Hooray for Bloomberg News for sniffing out a $3.3 billion corporate tax break which actually is just the tip of an ongoing boondoggle involving ? wait for it ? public transportation. Bloomberg noticed that in recent years some 35 separate leasing agreements have been inked between big banks and public transportation authorities.

The deals work like this: the banks buy millions of dollars in rolling stock, be it trains or buses, and then lease the equipment back to the transit operators. It looks like a win-win. The banks get to write down the value of their forays into public transit against their existing profits, a sweet, sweet deal. Better still, the banks’ actual risk is very low as the lease payments are secured by special-purpose transit taxes in many cases. And the transit ops get new equipment they couldn’t otherwise afford, a “salvation” says a Metropolitan Atlanta Rapid Transit Authority official. However, this is not the total picture.
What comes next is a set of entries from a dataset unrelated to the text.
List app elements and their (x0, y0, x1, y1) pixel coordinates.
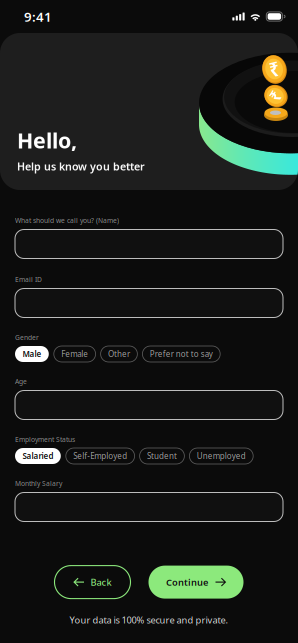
staticText: Hello, (17, 126, 77, 154)
button[interactable]: Prefer not to say (142, 346, 220, 362)
staticText: Salaried (22, 451, 53, 461)
staticText: Employment Status (15, 435, 75, 444)
button[interactable]: Continue (148, 566, 244, 599)
button[interactable]: Student (140, 448, 184, 464)
staticText: Prefer not to say (150, 349, 213, 359)
button[interactable] (15, 390, 283, 420)
staticText: Email ID (15, 275, 42, 284)
staticText: 9:41 (24, 8, 52, 25)
button[interactable]: Unemployed (189, 448, 253, 464)
staticText: Self-Employed (73, 451, 127, 461)
staticText: What should we call you? (Name) (15, 216, 119, 225)
staticText: Student (147, 451, 177, 461)
staticText: Age (15, 377, 27, 386)
button[interactable] (15, 492, 283, 522)
staticText: ₹ (269, 55, 280, 82)
staticText: ₹ (271, 85, 280, 106)
staticText: Unemployed (197, 451, 246, 461)
staticText: Back (90, 576, 112, 588)
button[interactable]: Female (54, 346, 96, 362)
button[interactable]: Self-Employed (66, 448, 135, 464)
button[interactable]: Back (54, 566, 130, 599)
staticText: Your data is 100% secure and private. (70, 614, 228, 626)
button[interactable]: Male (15, 346, 49, 362)
staticText: Gender (15, 333, 39, 342)
staticText: Male (22, 349, 41, 359)
staticText: Other (108, 349, 130, 359)
button[interactable] (15, 288, 283, 318)
button[interactable]: Salaried (15, 448, 61, 464)
staticText: Female (61, 349, 88, 359)
staticText: Help us know you better (17, 159, 145, 174)
button[interactable]: Other (101, 346, 137, 362)
staticText: Monthly Salary (15, 479, 62, 488)
staticText: Continue (166, 576, 208, 588)
button[interactable] (15, 230, 283, 258)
The Bloomberg report drives home the fact that this wrinkle is a corporate tax break for very profitable companies, which is basically an appeal to fairness. It is unfair for these companies to skirt a tax liability. Could be, but it looks like they are just playing by the rules Congress gave them.
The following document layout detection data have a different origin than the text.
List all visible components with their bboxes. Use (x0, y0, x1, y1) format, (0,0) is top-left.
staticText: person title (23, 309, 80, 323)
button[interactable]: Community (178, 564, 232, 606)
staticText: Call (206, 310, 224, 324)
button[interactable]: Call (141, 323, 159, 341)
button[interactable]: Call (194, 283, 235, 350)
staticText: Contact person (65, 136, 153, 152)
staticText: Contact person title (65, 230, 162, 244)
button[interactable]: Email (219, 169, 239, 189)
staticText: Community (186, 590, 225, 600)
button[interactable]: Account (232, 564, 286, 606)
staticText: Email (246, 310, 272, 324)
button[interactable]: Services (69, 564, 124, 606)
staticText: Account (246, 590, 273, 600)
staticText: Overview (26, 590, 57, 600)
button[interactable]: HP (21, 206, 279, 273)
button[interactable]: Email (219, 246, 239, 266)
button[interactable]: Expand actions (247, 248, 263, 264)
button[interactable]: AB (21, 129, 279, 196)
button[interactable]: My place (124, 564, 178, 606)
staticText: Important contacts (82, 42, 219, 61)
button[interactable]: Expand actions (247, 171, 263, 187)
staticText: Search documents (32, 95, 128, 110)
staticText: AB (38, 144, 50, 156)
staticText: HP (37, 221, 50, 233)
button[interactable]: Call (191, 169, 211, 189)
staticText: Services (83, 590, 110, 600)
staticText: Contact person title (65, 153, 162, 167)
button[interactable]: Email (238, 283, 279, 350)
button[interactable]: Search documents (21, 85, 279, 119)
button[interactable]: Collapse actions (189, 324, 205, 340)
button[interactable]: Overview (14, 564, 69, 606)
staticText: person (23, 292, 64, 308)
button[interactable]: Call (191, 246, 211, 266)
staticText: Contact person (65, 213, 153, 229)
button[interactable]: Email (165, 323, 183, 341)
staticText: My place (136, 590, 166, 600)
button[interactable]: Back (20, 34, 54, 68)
More damning, by far I think, is the revelation that a corporate tax break is the engine for equipping the nation’s transit systems with almost $10 billion in rolling stock since 2001. In other words, absent the break, one which reaches into the pocket of every taxpayer in America, the systems could not afford vital upgrades. Think about that for a second.

We’ve always known that public mass transit systems require subsidies, but the true size of the subsidy may well have been hidden thanks to these backdoor tax incentives. And better not to dwell on the fees that consultants and fixers reap from such deals. Crony capitalism is never pretty despite being the polite term for fascism.

But, hey, the trains run on time, right?